(Records from a collection)
-*-*-

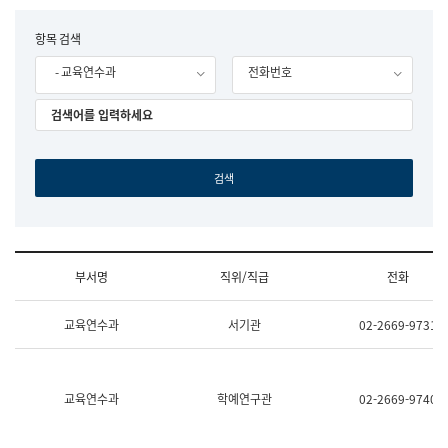
립
국
F
항목 검색
어
o
원
- 교육연수과
전화번호
r
조
m
직
도
국
어
원
원
장
기
획
연
수
부서명
직위/직급
전화
부
기
조
획
교육연수과
서기관
02-2669-9731
직
운
및
영
업
과
무
공
소
공
교육연수과
학예연구관
02-2669-9740
개
언
(부
어
서
과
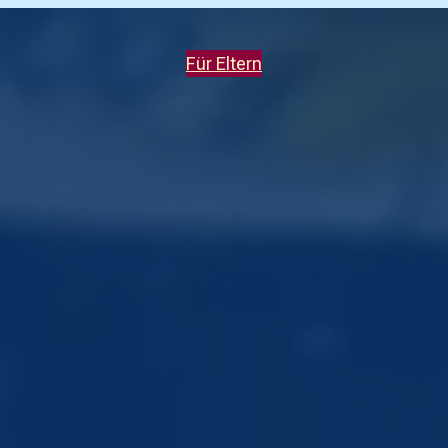
Für Eltern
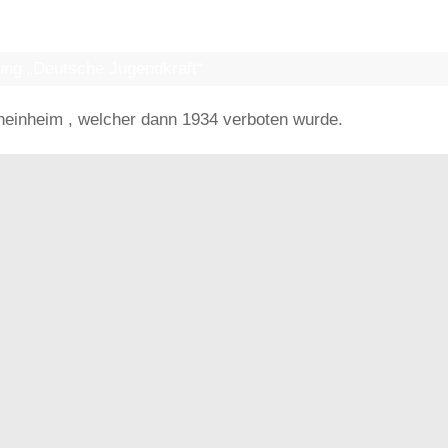
EUTSCHE JUGENDKRAFT“
ng „Deutsche Jugendkraft“
heinheim , welcher dann 1934 verboten wurde.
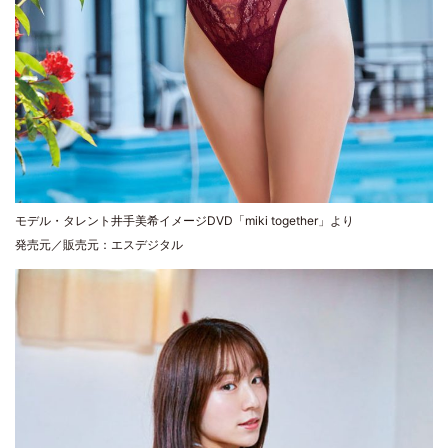
モデル・タレント井手美希イメージDVD「miki together」より
発売元／販売元：エスデジタル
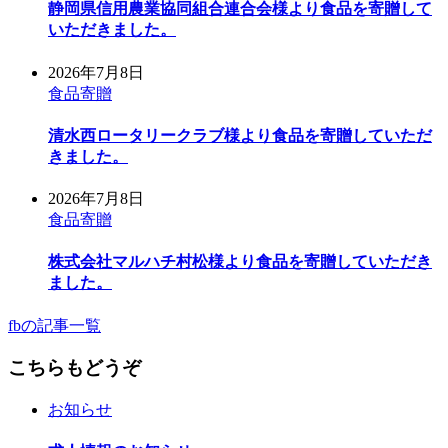
静岡県信用農業協同組合連合会様より食品を寄贈して
いただきました。
2026年7月8日
食品寄贈
清水西ロータリークラブ様より食品を寄贈していただ
きました。
2026年7月8日
食品寄贈
株式会社マルハチ村松様より食品を寄贈していただき
ました。
fbの記事一覧
こちらもどうぞ
お知らせ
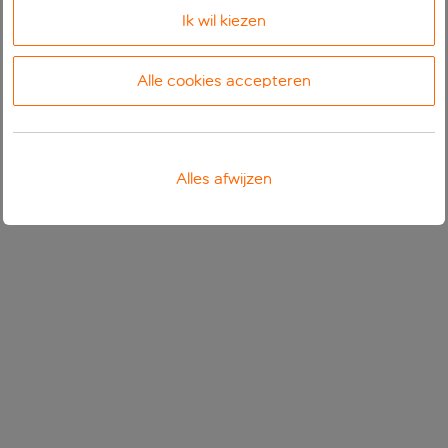
Ik wil kiezen
Alle cookies accepteren
Alles afwijzen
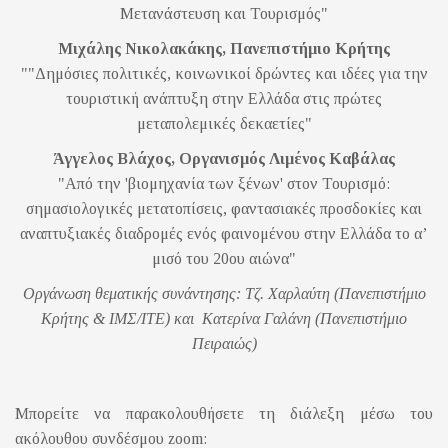
Μετανάστευση και Τουρισμός"
Μιχάλης Νικολακάκης, Πανεπιστήμιο Κρήτης
""Δημόσιες πολιτικές, κοινωνικοί δρώντες και ιδέες για την
τουριστική ανάπτυξη στην Ελλάδα στις πρώτες
μεταπολεμικές δεκαετίες"
Άγγελος Βλάχος, Οργανισμός Λιμένος Καβάλας
"Από την 'βιομηχανία των ξένων' στον Τουρισμό:
σημασιολογικές μετατοπίσεις, φαντασιακές προσδοκίες και
αναπτυξιακές διαδρομές ενός φαινομένου στην Ελλάδα το α’
μισό του 20ου αιώνα"
Οργάνωση θεματικής συνάντησης: Τζ. Χαρλαύτη (Πανεπιστήμιο
Κρήτης & ΙΜΣ/ΙΤΕ) και Κατερίνα Γαλάνη (Πανεπιστήμιο
Πειραιώς)
Μπορείτε να παρακολουθήσετε τη διάλεξη μέσω του
ακόλουθου συνδέσμου zoom:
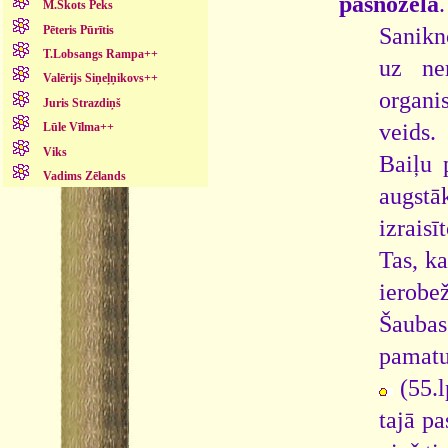
pašnožēla
.
M.Skots Peks
Pēteris Pūrītis
Sanikno
T.Lobsangs Rampa++
uz ne
Valērijs Siņeļņikovs++
organi
Juris Strazdiņš
veids.
Lūle Vīlma++
Viks
Baiļu 
Vadims Zēlands
augstā
izraisī
Tas, ka
ierobe
Šaubas 
pamatu
(55.
tajā p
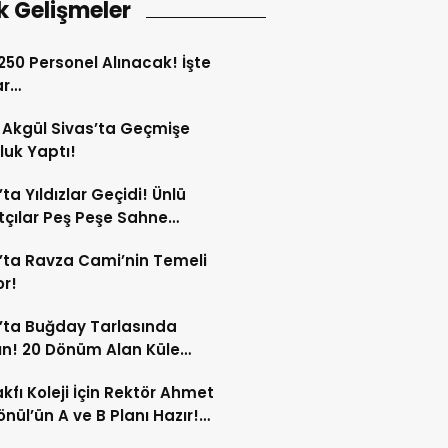
k Gelişmeler
 250 Personel Alınacak! İşte
ar…
Akgül Sivas’ta Geçmişe
luk Yaptı!
’ta Yıldızlar Geçidi! Ünlü
çılar Peş Peşe Sahne
ak!
’ta Ravza Cami’nin Temeli
or!
’ta Buğday Tarlasında
n! 20 Dönüm Alan Küle
ü!
kfı Koleji İçin Rektör Ahmet
nül’ün A ve B Planı Hazır!
maç Mağduriyetleri Hızla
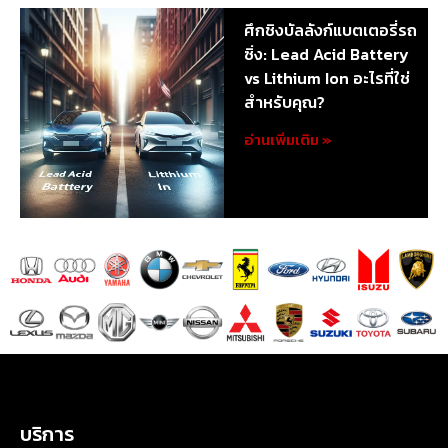
ศึกชิงบัลลังก์แบตเตอรี่รถ
ซิ่ง: Lead Acid Battery
vs Lithium Ion อะไรที่ใช่
สำหรับคุณ?
อ่านเพิ่มเติม »
บริการ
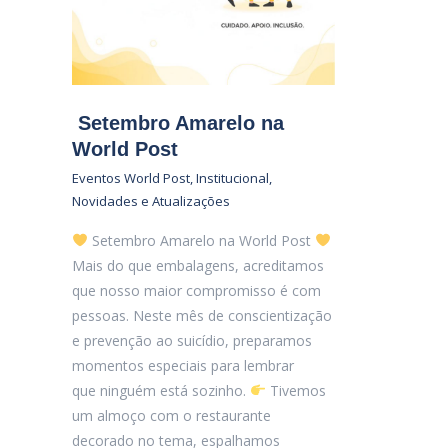
Setembro Amarelo na
World Post
Eventos World Post
,
Institucional
,
Novidades e Atualizações
Setembro Amarelo na World Post
Mais do que embalagens, acreditamos
que nosso maior compromisso é com
pessoas. Neste mês de conscientização
e prevenção ao suicídio, preparamos
momentos especiais para lembrar
que ninguém está sozinho.
Tivemos
um almoço com o restaurante
decorado no tema, espalhamos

-*-*-

* **To do**
Find and copy every line in the entries above where the string "Amarelo" occurs.

* **Answer space**
Setembro Amarelo na
Setembro Amarelo na World Post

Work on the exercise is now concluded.